The line with "מאקה מכילה סטרולים" marks the first line to copy, and the line with "PSYCHOLOGIE FINANCIERE" marks the last. Transcribe that stretch of the data below exactly, without pictures.

◇ ◇ ◇ ◇

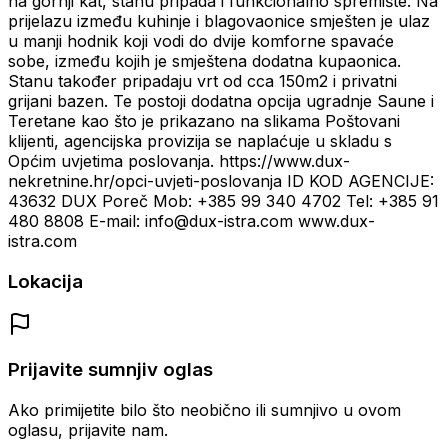
na gornji kat, stanu pripada i funkcionalno spremište. Na
prijelazu između kuhinje i blagovaonice smješten je ulaz
u manji hodnik koji vodi do dvije komforne spavaće
sobe, između kojih je smještena dodatna kupaonica.
Stanu također pripadaju vrt od cca 150m2 i privatni
grijani bazen. Te postoji dodatna opcija ugradnje Saune i
Teretane kao što je prikazano na slikama Poštovani
klijenti, agencijska provizija se naplaćuje u skladu s
Općim uvjetima poslovanja. https://www.dux-
nekretnine.hr/opci-uvjeti-poslovanja ID KOD AGENCIJE:
43632 DUX Poreč Mob: +385 99 340 4702 Tel: +385 91
480 8808 E-mail: info@dux-istra.com www.dux-
istra.com
Lokacija
Prijavite sumnjiv oglas
Ako primijetite bilo što neobično ili sumnjivo u ovom
oglasu, prijavite nam.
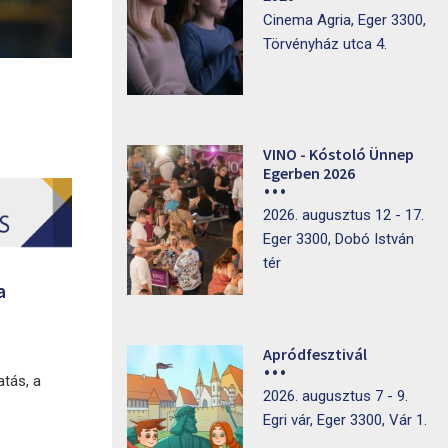
Cinema Agria, Eger 3300,
Törvényház utca 4.
VINO - Kóstoló Ünnep
Egerben 2026
2026. augusztus 12 - 17.
Eger 3300, Dobó István
tér
a
Apródfesztivál
atás, a
2026. augusztus 7 - 9.
Egri vár, Eger 3300, Vár 1.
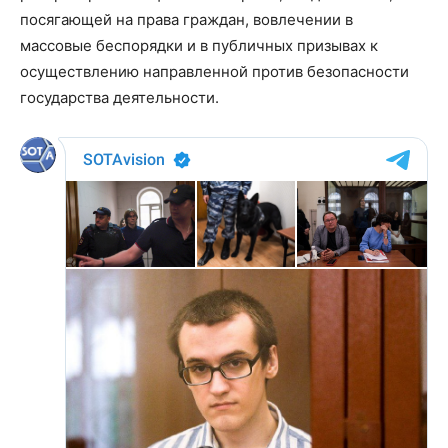
посягающей на права граждан, вовлечении в
массовые беспорядки и в публичных призывах к
осуществлению направленной против безопасности
государства деятельности.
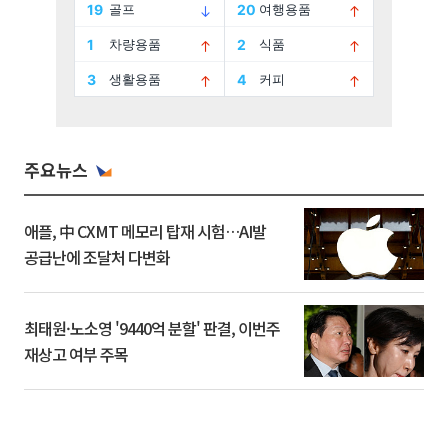
주요뉴스
애플, 中 CXMT 메모리 탑재 시험…AI발
공급난에 조달처 다변화
최태원·노소영 '9440억 분할' 판결, 이번주
재상고 여부 주목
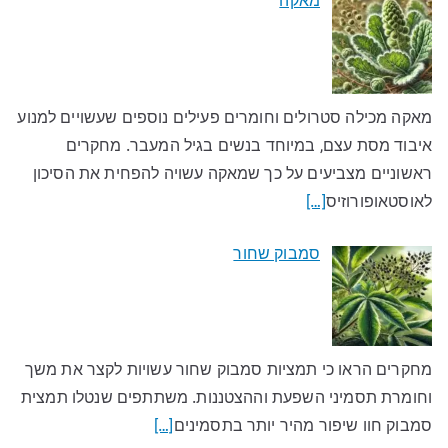
מאקה
מאקה מכילה סטרולים וחומרים פעילים נוספים שעשויים למנוע
איבוד מסת עצם, במיוחד בנשים בגיל המעבר. מחקרים
ראשוניים מצביעים על כך שמאקה עשויה להפחית את הסיכון
לאוסטאופורוזיס
[…]
סמבוק שחור
מחקרים הראו כי תמציות סמבוק שחור עשויות לקצר את משך
וחומרת תסמיני השפעת וההצטננות. משתתפים שנטלו תמצית
סמבוק חוו שיפור מהיר יותר בתסמינים
[…]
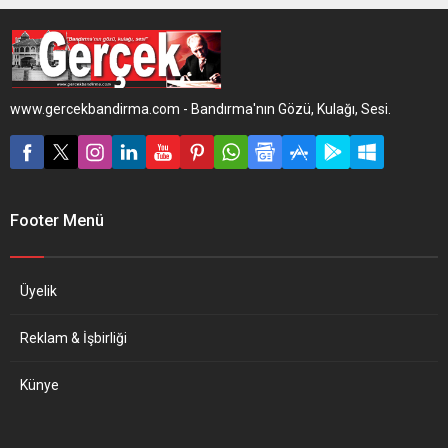
www.gercekbandirma.com - Bandırma'nın Gözü, Kulağı, Sesi.
Footer Menü
Üyelik
Reklam & İşbirliği
Künye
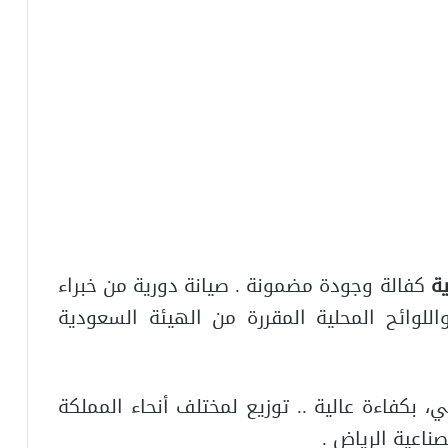
ة
كفالة وجودة مضمونة . صيانة دورية من خبراء
.واللوائح المحلية المقررة من الهيئة السعودية
 بكفاءة عالية .. توزيع لمختلف أنحاء المملكة
صناعية الرياض .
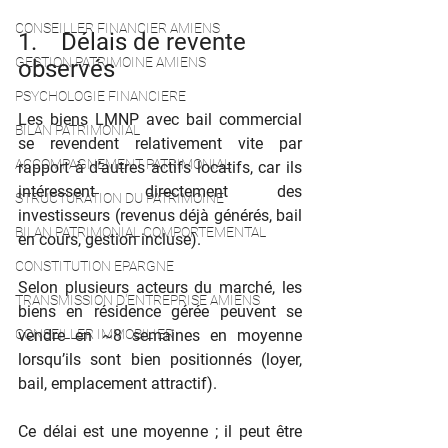
CONSEILLER FINANCIER AMIENS
1.    Délais de revente 
GESTION PATRIMOINE AMIENS
observés
PSYCHOLOGIE FINANCIERE
Les biens LMNP avec bail commercial 
BILAN PATRIMONIAL
se revendent relativement vite par 
ACCOMPAGNEMENT PATRIMONIAL
rapport à d’autres actifs locatifs, car ils 
intéressent directement des 
STRUCTURATION DU PATRIMOINE
investisseurs (revenus déjà générés, bail 
BILAN PATRIMONIAL COMPORTEMENTAL
en cours, gestion incluse).
CONSTITUTION EPARGNE
Selon plusieurs acteurs du marché, les 
TRANSMISSION D'ENTREPRISE AMIENS
biens en résidence gérée peuvent se 
CONSEILLER IMMOBILIER
vendre en ~8 semaines en moyenne 
lorsqu’ils sont bien positionnés (loyer, 
bail, emplacement attractif).
Ce délai est une moyenne ; il peut être 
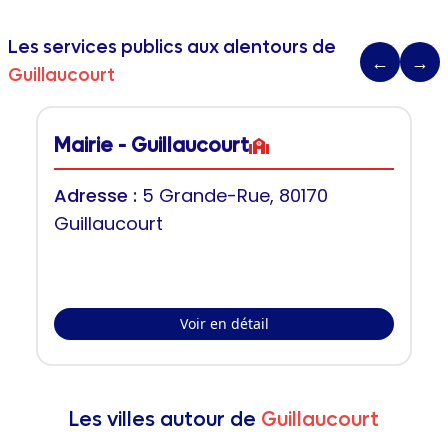
Les services publics aux alentours de
←
→
Guillaucourt
Mairie - Guillaucourt
Adresse :
5 Grande-Rue, 80170
Guillaucourt
Voir en détail
Les villes autour de
Guillaucourt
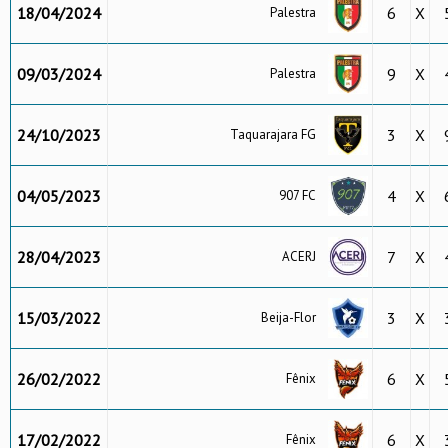
18/04/2024
6
X
Palestra
09/03/2024
9
X
Palestra
24/10/2023
3
X
Taquarajara FG
04/05/2023
4
X
907 FC
28/04/2023
7
X
ACERJ
15/03/2022
3
X
Beija-Flor
26/02/2022
6
X
Fênix
17/02/2022
6
X
Fênix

◇ ◇ ◇ ◇

• Output for this exercise:
מאקה מכילה סטרולים וחומרים פעילים נוספים שעשויים למנוע
איבוד מסת עצם, במיוחד בנשים בגיל המעבר. מחקרים
ראשוניים מצביעים על כך שמאקה עשויה להפחית את הסיכון
לאוסטאופורוזיס
[…]
סמבוק שחור
מחקרים הראו כי תמציות סמבוק שחור עשויות לקצר את משך
וחומרת תסמיני השפעת וההצטננות. משתתפים שנטלו תמצית
סמבוק חוו שיפור מהיר יותר בתסמינים
[…]
www.gercekbandirma.com - Bandırma'nın Gözü, Kulağı, Sesi.
Footer Menü
Üyelik
Reklam & İşbirliği
Künye
ة
كفالة وجودة مضمونة . صيانة دورية من خبراء
.واللوائح المحلية المقررة من الهيئة السعودية
 بكفاءة عالية .. توزيع لمختلف أنحاء المملكة
صناعية الرياض .
CONSEILLER FINANCIER AMIENS
1.    Délais de revente 
GESTION PATRIMOINE AMIENS
observés
PSYCHOLOGIE FINANCIERE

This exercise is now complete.